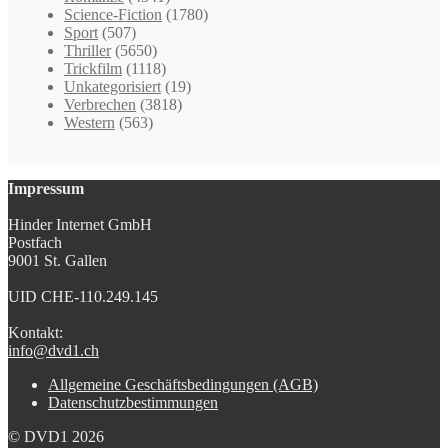
Science-Fiction
(1780)
Sport
(507)
Thriller
(5650)
Trickfilm
(1118)
Unkategorisiert
(19)
Verbrechen
(3818)
Western
(563)
Impressum
Hinder Internet GmbH
Postfach
9001 St. Gallen
UID CHE-110.249.145
Kontakt:
info@dvd1.ch
Allgemeine Geschäftsbedingungen (AGB)
Datenschutzbestimmungen
© DVD1 2026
* * * *
Using the listing above, print the line containing "info@dvd1.ch" and every line after it exactly, up to and including the last.

info@dvd1.ch
Allgemeine Geschäftsbedingungen (AGB)
Datenschutzbestimmungen
© DVD1 2026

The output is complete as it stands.